There can be some corners in a property where accidental hits may occur. Also things like heavy traffic in a commercial establishment or simply work applications that demand the strongest marble, natural or engineered stone.
Moh’s Scale of hardest stones
Mo’s scale was created in 1812 by German geologist Friedrich Mohs to compare the hardness of different minerals by the ability of each natural stone to visibly scratch another.
When the scale was created, Diamond was the hardest known mineral to scratch and to this day is at the top of the list.
Moh’s scale does indicate which is stronger marble or granite and to this day is the best known source to check the hardness of the different stones.
To make things interesting we are going to list the 10 hardest type of stones from weakest to strongest:
Talc is the weakest mineral of the list and is largely composed by magnesium and can easily get scratch with a fingernail or a knife. Its colours vary from white to green or grey.
Gypsum is mainly composed by calcium and has a translucent appearance it is pure form. Its is used as a fertilizer with a wide use on plastering applications. Alabaster, which is a variety of gypsum has been used over centuries to create statues and sculptures.
3) Calcite [marble, limestone)
Calcite is a carbonate mineral and transparent to opaque in its pure form and will dissolve in most forms of acids.
Calcite is made out of of sedimentary rocks. For example limestone is formed from the shells of dead marine organisms.
Since marbles and limestone are crystallized calcite these will etch with anything from a piece of lemon to certain household cleaning agents and foods such as coffee, tea and ketchup. This information will answer the question of which is stronger marble or granite.
Fluorite derives from the latin fluo (flow of water) and is a mineral made out of calcium fluoride.
It is colorless in its pure form. Its different colours reflect impurities and the most common being purple, blue, yellow and green (above image).
Widely used of lapidary purposes as a semi precious ornament.
Apatite is a phosphate mineral and the main body in tooth enamel and bone mineral.
It is widely used as a fertilizer and sometimes as a gemstone varying from green to blue in colour.
6) Feldspar (granite, ceramics)
Feldspar is an abundant mineral that forms around 60% of the earth’s crust.
Feldspar crystallizes from magma (molten rock and gas) and is composed of a wide variety of minerals that characterize the different types of granites.
20 million tonnes of feldspar where produce in the last count (2010) mainly by 3 countries: China, Turkey and Italy.

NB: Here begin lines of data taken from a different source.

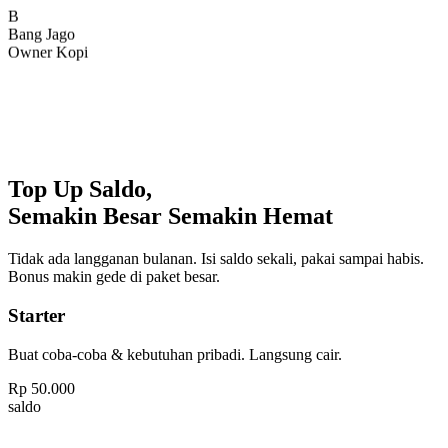
Bang Jago
Owner Kopi
Top Up Saldo,
Semakin Besar Semakin Hemat
Tidak ada langganan bulanan. Isi saldo sekali, pakai sampai habis.
Bonus makin gede di paket besar.
Starter
Buat coba-coba & kebutuhan pribadi. Langsung cair.
Rp
50.000
saldo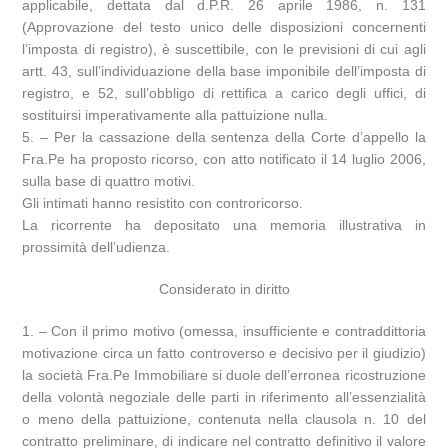
applicabile, dettata dal d.P.R. 26 aprile 1986, n. 131
(Approvazione del testo unico delle disposizioni concernenti
l’imposta di registro), è suscettibile, con le previsioni di cui agli
artt. 43, sull’individuazione della base imponibile dell’imposta di
registro, e 52, sull’obbligo di rettifica a carico degli uffici, di
sostituirsi imperativamente alla pattuizione nulla.
5. – Per la cassazione della sentenza della Corte d’appello la
Fra.Pe ha proposto ricorso, con atto notificato il 14 luglio 2006,
sulla base di quattro motivi.
Gli intimati hanno resistito con controricorso.
La ricorrente ha depositato una memoria illustrativa in
prossimità dell’udienza.
Considerato in diritto
1. – Con il primo motivo (omessa, insufficiente e contraddittoria
motivazione circa un fatto controverso e decisivo per il giudizio)
la società Fra.Pe Immobiliare si duole dell’erronea ricostruzione
della volontà negoziale delle parti in riferimento all’essenzialità
o meno della pattuizione, contenuta nella clausola n. 10 del
contratto preliminare, di indicare nel contratto definitivo il valore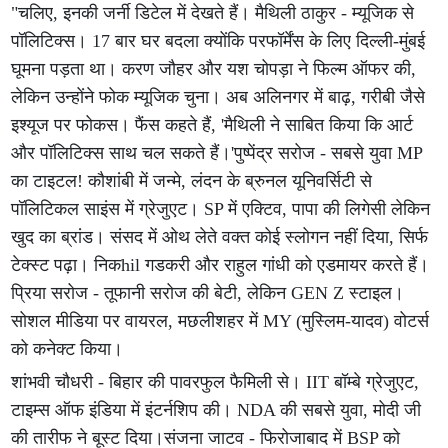
"चलिए, इनकी जर्नी डिटेल में देखते हैं। मैथिली ठाकुर - म्यूजिक से
पॉलिटिक्स। 17 बार घर बदला क्योंकि परफॉर्मेंस के लिए दिल्ली-मुंबई
घूमना पड़ता था। करण जौहर और यश चोपड़ा ने फिल्म ऑफर की,
लेकिन उन्होंने फोक म्यूजिक चुना। अब अलिनगर में बाढ़, गरीबी जैसे
इश्यूज पर फोकस। फैंस कहते हैं, 'मैथिली ने साबित किया कि आर्ट
और पॉलिटिक्स साथ चल सकते हैं।'पुष्पेंद्र सरोज - सबसे युवा MP
का टाइटल! कौशांबी में जन्मे, लंदन के ब्रुनल यूनिवर्सिटी से
पॉलिटिकल साइंस में ग्रेजुएट। SP में एक्टिव, पापा की लिगेसी लेकिन
खुद का ब्रांड। संसद में ओथ लेते वक्त कोई स्लोगन नहीं दिया, सिर्फ
टेक्स्ट पढ़ा। निकhil गडकरी और राहुल गांधी को एडमायर करते हैं।
प्रिया सरोज - तूफानी सरोज की बेटी, लेकिन GEN Z स्टाइल।
सोशल मीडिया पर वायरल, मछलीशहर में MY (मुस्लिम-यादव) वोटर्स
को कनेक्ट किया।
शांभवी चौधरी - बिहार की पावरफुल फैमिली से। IIT बॉम्बे ग्रेजुएट,
टाइम्स ऑफ इंडिया में इंटर्नशिप की। NDA की सबसे युवा, मोदी जी
की तारीफ ने बूस्ट दिया।संजना जाटव - फिरोजाबाद में BSP को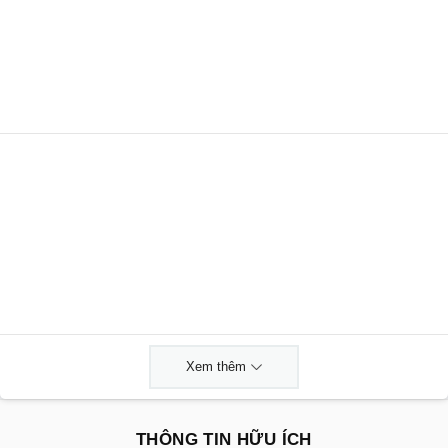
Xem thêm
THÔNG TIN HỮU ÍCH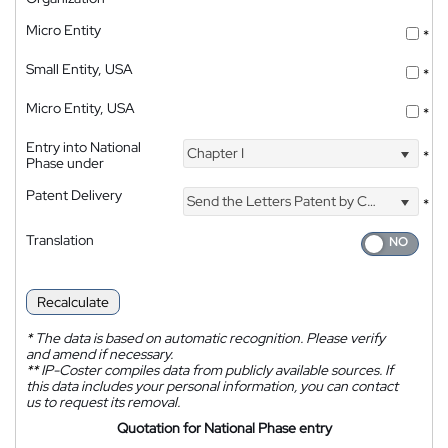
Micro Entity
*
Small Entity, USA
*
Micro Entity, USA
*
Entry into National
Chapter I
*
Phase under
Patent Delivery
Send the Letters Patent by Courier
*
Translation
Recalculate
*
The data is based on automatic recognition. Please verify
and amend if necessary.
**
IP-Coster compiles data from publicly available sources. If
this data includes your personal information, you can contact
us to request its removal.
Quotation for National Phase entry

Feldspar is the second element in ceramic products after clay and sought after due to its resilience to heat and scratching.
Quartz is the second most abundant mineral on earth after feldspar with many varieties and use ranging from gemstones to architectural applications such as kitchen worktops, bar counters and wall cladding.
The word ‘quartz’ comes from the German ‘quarz’ and in most ancient times from the Slavic ‘twrc'(hard).
There are many of varieties of quartz and most of their names arise from the colour given to a particular piece of the material: Rose quartz, Milky quartz, Smoky quartz, Jasper and Onyx amongst many others.
In the stone industry, engineered quartz is a composite material of between 93%-97% pure quartz crystals and a small part of additives such as resin, mirrors, shells and other components.
Pure Topaz is transparent and usually reflects the colours of other impurities.
Its most commonly known colours are blue-brown, reddish-orange, wine and pale green.
Since naturally occurring Topaz is fairly rare, the cost of this mineral is high compared to other stones.
9) Corundum (Rubi)
Corundum is made out of aluminum, titanium and chromium.
It is the second strongest mineral known to man and comes in different colours according to its impurities.
Conudrum comes from Sanskrit Kuruvinda, meaning ‘ruby’.
Rubi can scratch almost every other mineral and it is used as an abrasive in sandpaper to industrial machinery for wood and metals.
Diamond derives from the Greek ‘adámas’ meaning unbreakable and was most likely discovered in India around 6000 years ago.
Diamond is the hardest material with the most thermal conductivity known to man and can only be scratched by another Diamond.
Its unique properties make it a very popular material for industrial uses such as making diamond knives, electrical insulators and grinding tools.